Tetsurou ríe libremente, con estridentes tonos cuyo sonido era lo mejor que podían componer sus cuerdas vocales.

 

—Lo sé. Pero además de que son muy bellas. Su significado es lo que inevitablemente me llevó a pensar en ti.

 

—¿Qué significan?

 

—Son flores de Azahar, Kei. Y simbolizan el amor eterno. Por eso… —Hace una pausa una más larga de lo que a Tsukishima le hubiera gustado, pero lo espera con paciencia. —Por eso quiero dártelas junto a esto. —Finaliza y del bolsillo de su abrigo saca una pequeña caja.

 

Al más alto se le atoran no sólo las palabras, sino los pensamientos, y las acciones también. Pero lo mira, lo observa con ojos de cristal y se graba los detalles, para que se mantengan eternos como un tatuaje de memorias.

 

—Es… un poco irónico porque desde ayer quería dartelo. Aún así, me gustaría que olvidaras ese mal rato, esa pelea absurda de cuestiones acumuladas, y me mires. Bueno… como lo estas haciendo ahora.

 

—¡Ya, Kuroo!

 

—Lo siento, lo siento. Kei. —Cambia su semblante a uno serio por fin, y fija su mirada en el rostro ajeno. —Tsukishima Kei. —Repite su nombre y abre la pequeña caja, dejado descubrir una pequeña joya en un anillo. —¿Quiéres casarte conmigo? —Se anima a decir y el silencio sepulcral del otro lo atormentaba internamente. —Ke-

 

—Kuroo. —Dice Tsukishima por fin, y de sus ojos cristalinos salen pequeñas gotas saladas. —Acepto. —Dice tan bajo, que Tetsurou cree haber caído en un espejismo producto de su felicidad, pero Tsukishima reitera. —Acepto. —Con un tono un poco más alto y mirando el ámbar directamente.
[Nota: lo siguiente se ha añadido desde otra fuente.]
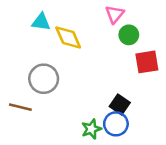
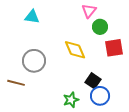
yellow diamond: (68, 37) -> (75, 50), moved
blue circle: (116, 124) -> (100, 96), moved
Así que cae en cuenta de que es la realidad y concluye que en su vida había mejor sensación que esa.

 

Porque la realidad nunca había sido tan perfecta.

 

Y lo funde en un abrazo de nuevo. Porque ya no lo dejaría ir; ya nunca más lo soltaría y si pudiera, se quedaría allí por siempre y para siempre.

 

Así que para sellar todo esto, se besan de nuevo, un poco más, más profundo. El sol los abandona pero las estrellas los acompaña; y en el firmamento donde se dibujan constelaciones, se unieron oficialmente.